In Toshiba America Electronics Components, Inc. v. Superior Court (Lexar Media, Inc.), 2004 Westlaw 2757873 (Cal. App. 4th, decided December 3), a California Appellate Court held that costs for backup tape restoration was properly shifted to the propounding party pursuant to California Code of Civil Procedure, section 2031, subdivision (g)(1). Rejecting the Federal approach epitomized by Zubulake v. UBS Warburg LLC, 217 F.R.D. 309 (S.D. N.Y. 2003), the Court addressed whether "the responding party should pay the cost . for recovering usable information from the responding party's computer backup tapes."

In the underlying matter, Plaintiff, Lexar Media, Inc. (Lexar) sued Toshiba America Electronic Components, Inc. (TAEC) and TAEC's parent company Toshiba, Inc. for "misappropriation of trade secrets, breach of fiduciary duty, and unfair competition." As part of its discovery, Lexar sought information from TAEC, who had more than 800 backup tapes for the relevant time frame. Given the complexity of the potential tape restoration project, TAEC hired a consultant who determined that the complete processing of all the tapes (i.e., analyzing the data contained on the tapes, identifying and restoring the files, searching the restored files for responsive items, and producing the specified data) would cost between $1.5 and $1.9 million. A smaller sample (130 tapes surrounding 15 key dates) would cost at least $211,250. Not surprisingly, TAEC was disinclined to shoulder this burden alone and refused to restore the files as requested. Lexar subsequently filed a motion to compel production, which was summarily granted by the trial court.

In response, TAEC petitioned for a writ of mandate and sought protection from the trial court's order, relying principally upon California Code of Civil Procedure, section 2031, subdivision (g)(1) (hereafter §2031(g)(1)) which provides:

Any documents demanded shall either be produced as they are kept in the usual course of business, or be organized and labeled to correspond with the categories in the demand. If necessary, the responding party, at the reasonable expense of the demanding party shall, through detection devices, translate any data compilations included in the demand into reasonably usable form." (Italics added by court.)

The Appellate Court quickly concluded that the writ was appropriate and that TAEC's backup tapes were "data compilations" within the meaning of §2031 (g)(1). This left a singular dispute: "whether the phrase 'at the reasonable expense of the demanding party' is a mandatory cost-shifting provision or whether it merely permits the trial court to shift the cost to the demanding party when the responding party objects."

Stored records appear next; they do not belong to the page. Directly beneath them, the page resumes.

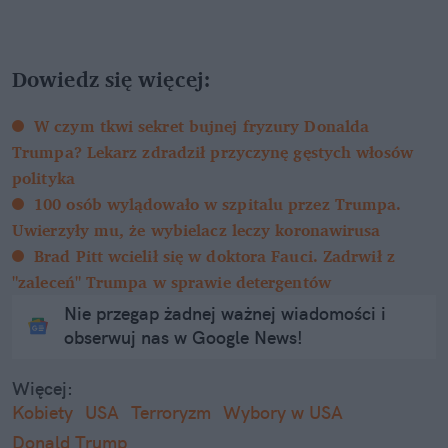
Dowiedz się więcej:
W czym tkwi sekret bujnej fryzury Donalda
Trumpa? Lekarz zdradził przyczynę gęstych włosów
polityka
100 osób wylądowało w szpitalu przez Trumpa.
Uwierzyły mu, że wybielacz leczy koronawirusa
Brad Pitt wcielił się w doktora Fauci. Zadrwił z
"zaleceń" Trumpa w sprawie detergentów
Nie przegap żadnej ważnej wiadomości i
obserwuj nas w Google News!
Więcej:
Kobiety
USA
Terroryzm
Wybory w USA
Donald Trump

As the court began its statutory analysis, it addressed Lexar's contention that "the cost-shifting specified by §2031 (g)(1) may only be had upon a showing by the responding party that it will suffer undue burden or expense." Rejecting this argument, the Court found that that "[t]his contention ignores the plain language of the statute." The Court also concluded that Federal Rule of Civil Procedure 34 and the Zubulake line of cases were similarly inapposite given the legislature's clear intent.

"By enacting the cost-shifting clause of section 2031 (g)(1) our Legislature has identified the expense of translating data compilations into usable form as one that, in the public's interest, should be placed upon the demanding party. That is, section 2031 (g)(1) is a legislatively determined exception to the general rule that the responding party should bear the cost of responding to discovery."

Having concluded that §2031 (g)(1) shifted the expense of translating a data compilation into usable form to the demanding party, the Court was careful to point out that "our conclusion does not mean that the demanding party must always pay all the costs associated with retrieving usable data from backup tapes."

"Section 2031 (g)(1) is clear that the demanding party is expected to pay only its reasonable expense for a necessary translation. Reasonableness and necessity are purely factual issues (undoubtedly there are others), which, when disputed, are properly submitted to the discretion of the trial court."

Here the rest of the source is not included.